- _Task instructions_: Nothing but the lines from the one containing "adott esetre az építésügyi bírságot." through the end of the data below should appear in the answer, each exact and free of pictures.

+===+

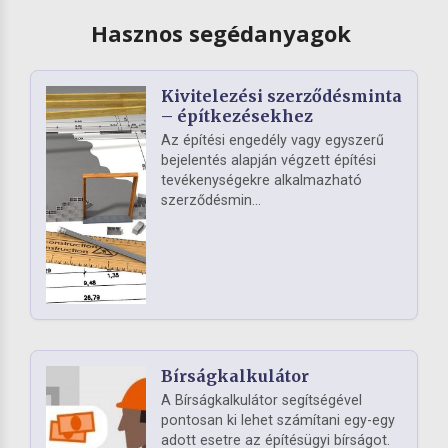
Hasznos segédanyagok
Kivitelezési szerződésminta
– építkezésekhez
Az építési engedély vagy egyszerű
bejelentés alapján végzett építési
tevékenységekre alkalmazható
szerződésmin...
Bírságkalkulátor
A Bírságkalkulátor segítségével
pontosan ki lehet számítani egy-egy
adott esetre az építésügyi bírságot.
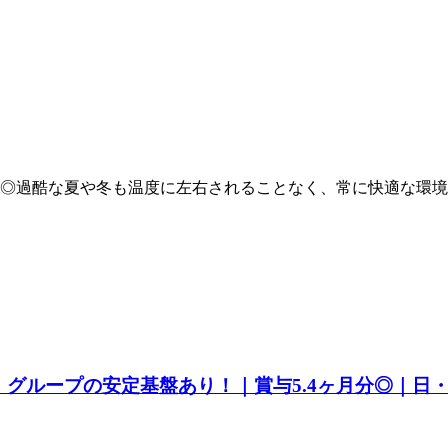
◎過酷な夏や冬も温度に左右されることなく、常に快適な環境
グループの安定基盤あり！｜賞与5.4ヶ月分◎｜日・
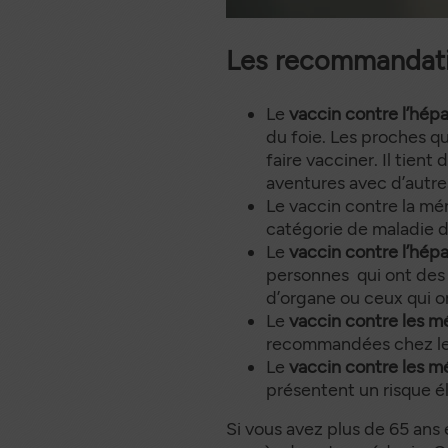
Les recommandatio
Le
vaccin contre l’hépa
du foie. Les proches 
faire vacciner. Il tien
aventures avec d’autr
Le vaccin contre la mé
catégorie de maladie d
Le
vaccin contre l’hépa
personnes qui ont des r
d’organe ou ceux qui on
Le
vaccin contre les 
recommandées chez les 
Le
vaccin contre les 
présentent un risque 
Si vous avez plus de 65 ans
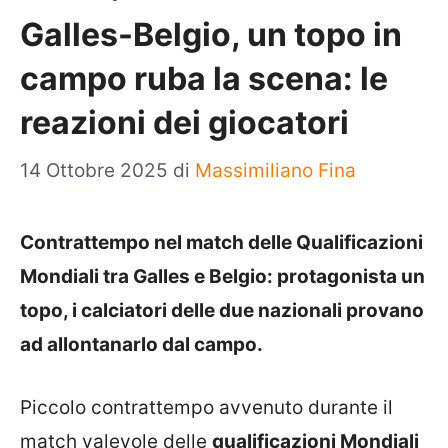
Galles-Belgio, un topo in
campo ruba la scena: le
reazioni dei giocatori
14 Ottobre 2025
di
Massimiliano Fina
Contrattempo nel match delle Qualificazioni
Mondiali tra Galles e Belgio: protagonista un
topo, i calciatori delle due nazionali provano
ad allontanarlo dal campo.
Piccolo contrattempo avvenuto durante il
match valevole delle
qualificazioni Mondiali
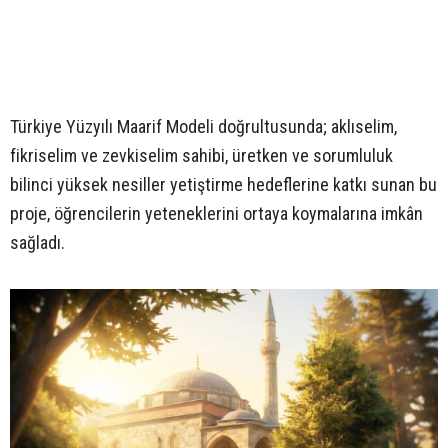
Türkiye Yüzyılı Maarif Modeli doğrultusunda; aklıselim,
fikriselim ve zevkiselim sahibi, üretken ve sorumluluk
bilinci yüksek nesiller yetiştirme hedeflerine katkı sunan bu
proje, öğrencilerin yeteneklerini ortaya koymalarına imkân
sağladı.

+===+

- _Exercise response_:
adott esetre az építésügyi bírságot.
◎過酷な夏や冬も温度に左右されることなく、常に快適な環境
グループの安定基盤あり！｜賞与5.4ヶ月分◎｜日・
Les recommandatio
Le
vaccin contre l’hépa
du foie. Les proches 
faire vacciner. Il tien
aventures avec d’autr
Le vaccin contre la mé
catégorie de maladie d
Le
vaccin contre l’hépa
personnes qui ont des r
d’organe ou ceux qui on
Le
vaccin contre les 
recommandées chez les 
Le
vaccin contre les 
présentent un risque 
Si vous avez plus de 65 ans
Galles-Belgio, un topo in
campo ruba la scena: le
reazioni dei giocatori
14 Ottobre 2025
di
Massimiliano Fina
Contrattempo nel match delle Qualificazioni
Mondiali tra Galles e Belgio: protagonista un
topo, i calciatori delle due nazionali provano
ad allontanarlo dal campo.
Piccolo contrattempo avvenuto durante il
match valevole delle
qualificazioni Mondiali
Türkiye Yüzyılı Maarif Modeli doğrultusunda; aklıselim,
fikriselim ve zevkiselim sahibi, üretken ve sorumluluk
bilinci yüksek nesiller yetiştirme hedeflerine katkı sunan bu
proje, öğrencilerin yeteneklerini ortaya koymalarına imkân
sağladı.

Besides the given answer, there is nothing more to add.